GLÀFFOLI help page
Frequences
Corpora
Frequences of forms and lemmas have been computed over 3 different corpora:
- Frantext 20e is a 30 million word corpus made of contemporary (20th century) novels taken from
the Frantext database ;
- LM10 is a 200 million word corpus made of the archives of the newpaper Le Monde from 1991 to 2000 ;
- FrWaC is a 1.6 billion word corpus made of web pages collected from the
.fr domain
Frequences computation
All corpora have been pos-tagged with the Talismane parser.
The automatic lemmatization of unknown inflected forms has been performed by
applying a set of morphological rules written by Nabil Hathtout.
For each entry of GLÀFF is given:
- the wordform's absolute frequency in each corpus ;
- the wordform's relative frequency (per million word) in each corpus ;
- the lemma's absolute frequency in each corpus ;
- the lemma's relative frequency (per million word) in each corpus.
As not all inflection features are provided by the tagger for a given form,
the frequence of a wordform relates to the main syntactic category of the form.
Thus, two entries having the same form, lemma and main category, such as conjugue|Vmip1s-|conjuguer and
conjugue|Vmsp1s-|conjuguer will have the same frequence.
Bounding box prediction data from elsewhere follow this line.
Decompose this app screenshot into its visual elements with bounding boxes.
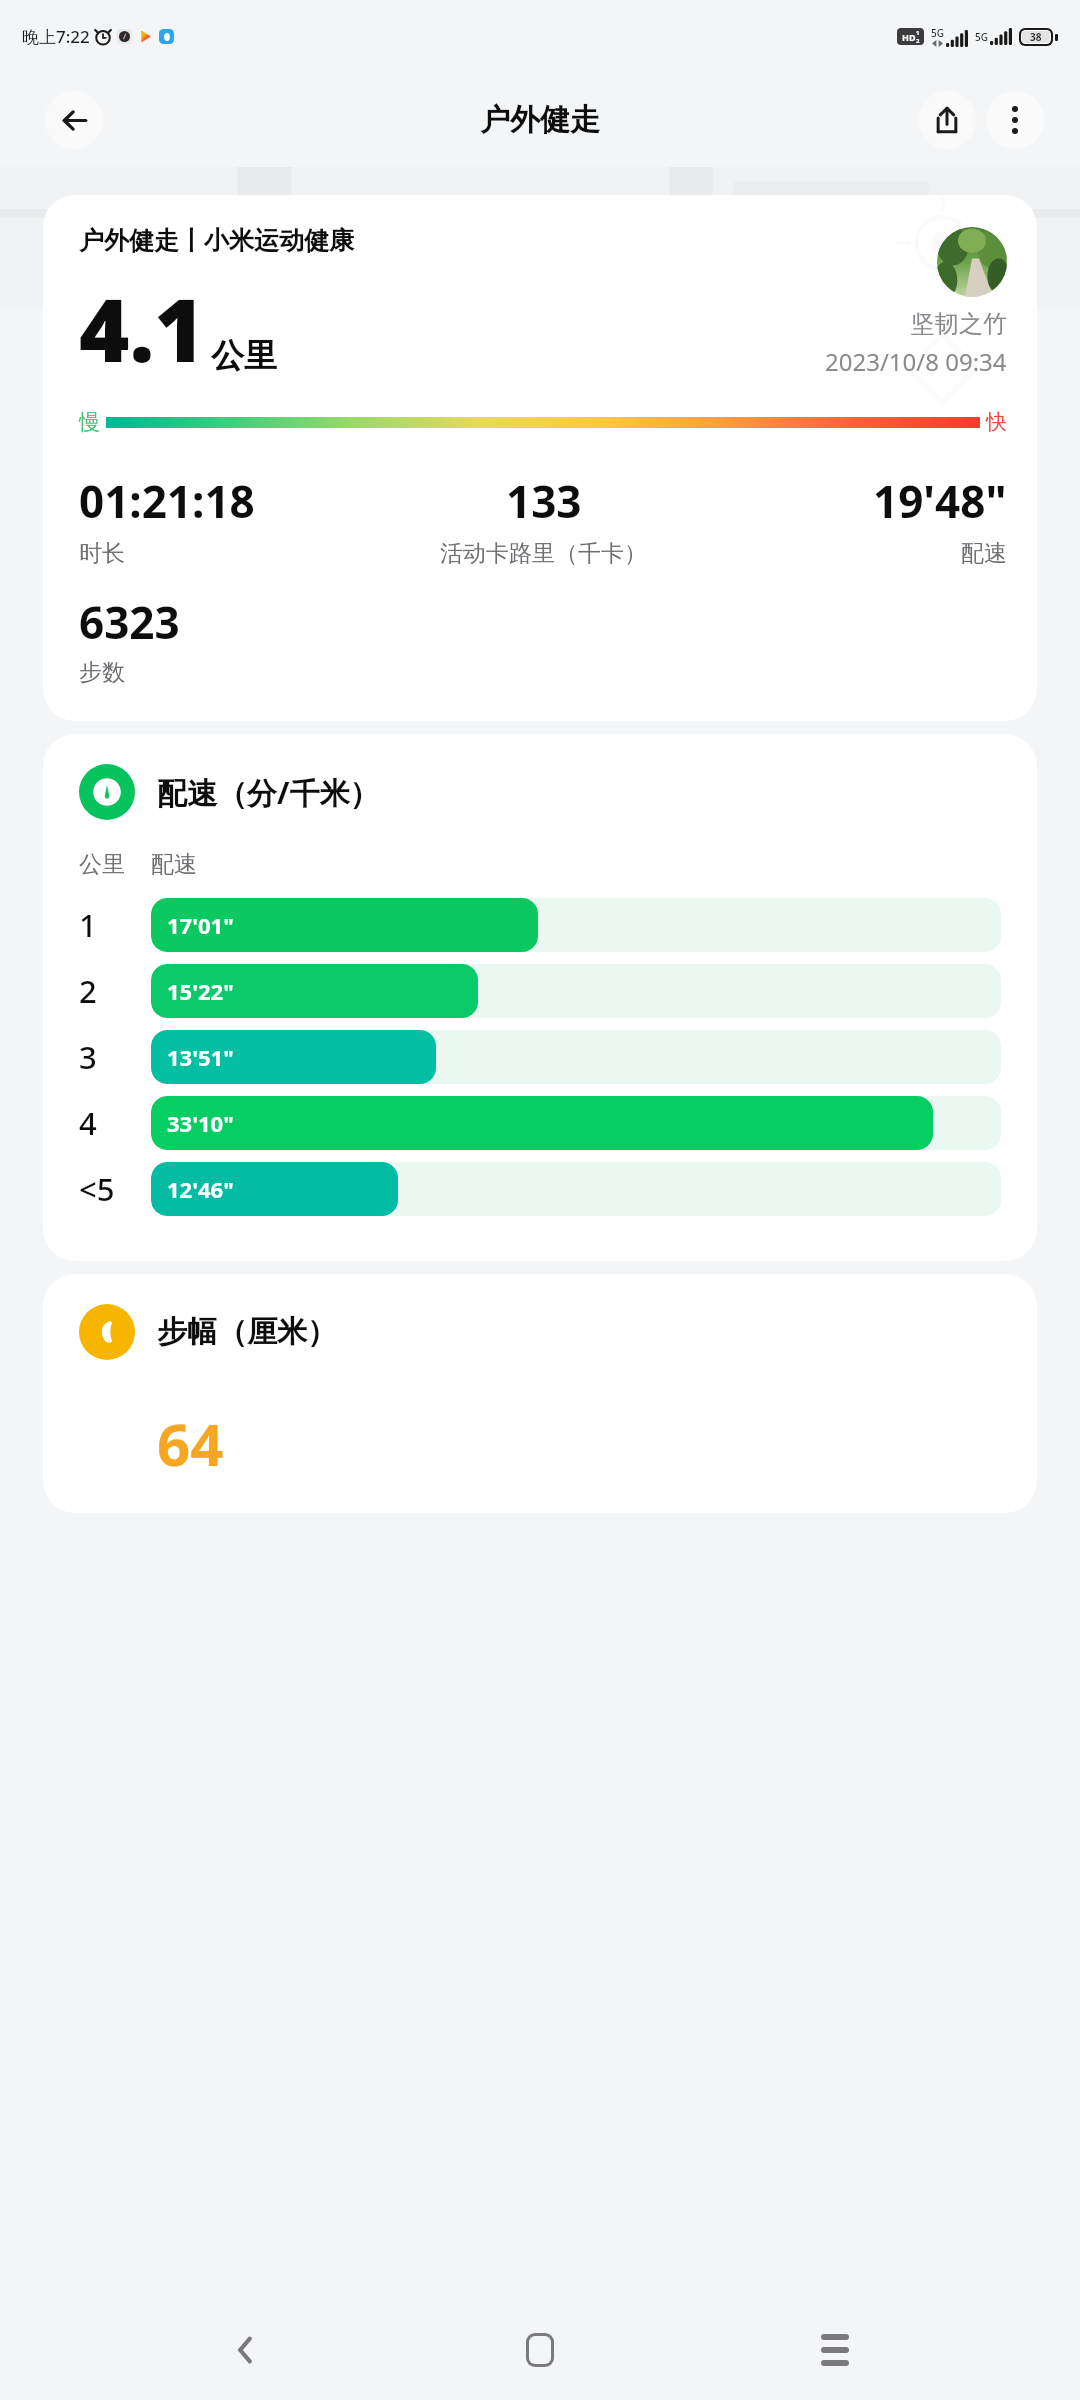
staticText: 33'10" — [167, 1108, 234, 1138]
staticText: 1 — [79, 904, 97, 946]
staticText: 4.1 — [79, 270, 205, 387]
button[interactable]: 4 — [79, 1093, 1001, 1153]
staticText: 户外健走丨小米运动健康 — [79, 225, 354, 256]
staticText: 晚上7:22 — [22, 25, 90, 48]
staticText: 2 — [916, 37, 920, 45]
button[interactable]: Share — [918, 91, 976, 149]
button[interactable]: 2 — [79, 961, 1001, 1021]
staticText: 时长 — [79, 539, 389, 568]
staticText: 公里 — [79, 850, 125, 879]
staticText: 13'51" — [167, 1042, 234, 1072]
staticText: 15'22" — [167, 976, 234, 1006]
staticText: 5G — [975, 30, 988, 44]
button[interactable]: Back — [45, 91, 103, 149]
button[interactable]: 3 — [79, 1027, 1001, 1087]
button[interactable]: Recent apps — [785, 2300, 885, 2400]
staticText: 1 — [916, 29, 920, 37]
staticText: 5G — [931, 26, 944, 40]
staticText: 3 — [79, 1036, 97, 1078]
staticText: 4 — [79, 1102, 97, 1144]
staticText: 配速 — [151, 850, 197, 879]
staticText: 配速 — [698, 539, 1007, 568]
staticText: 38 — [1030, 30, 1042, 44]
staticText: 2 — [79, 970, 97, 1012]
button[interactable]: 步幅（厘米） — [43, 1274, 1037, 1513]
staticText: <5 — [79, 1168, 115, 1210]
staticText: 133 — [506, 471, 582, 531]
staticText: 配速（分/千米） — [157, 772, 380, 813]
staticText: 19'48" — [873, 471, 1007, 531]
staticText: 公里 — [211, 335, 277, 377]
staticText: 户外健走 — [480, 101, 600, 139]
staticText: 慢 — [79, 409, 100, 435]
staticText: 17'01" — [167, 910, 234, 940]
button[interactable]: <5 — [79, 1159, 1001, 1219]
staticText: 快 — [986, 409, 1007, 435]
staticText: 坚韧之竹 — [911, 309, 1007, 339]
staticText: 步幅（厘米） — [157, 1313, 337, 1351]
button[interactable]: 配速（分/千米） — [43, 734, 1037, 1261]
staticText: 6323 — [79, 592, 180, 652]
button[interactable]: 户外健走丨小米运动健康 — [43, 195, 1037, 721]
staticText: 2023/10/8 09:34 — [825, 345, 1007, 378]
staticText: 12'46" — [167, 1174, 234, 1204]
staticText: HD — [902, 31, 916, 43]
staticText: 步数 — [79, 658, 125, 687]
staticText: 64 — [157, 1404, 224, 1483]
button[interactable]: More options — [986, 91, 1044, 149]
staticText: 活动卡路里（千卡） — [389, 539, 698, 568]
button[interactable]: 1 — [79, 895, 1001, 955]
button[interactable]: Back — [195, 2300, 295, 2400]
button[interactable]: Home — [490, 2300, 590, 2400]
staticText: 01:21:18 — [79, 471, 255, 531]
How to display frequences?
To display frequences, click on the Preferences link in the top menu and
check the Frequences box. Then validate by clicking the Set prefs button.
FrWaC contexts
If you choose to display frequencies, FrWaC frequences display links that enable to
see contexts that contain forms/lemmas in FrWaC corpus. These link redirect
to the NoSketch Engine concordancer,
that permits to browse FrWaC.
|
|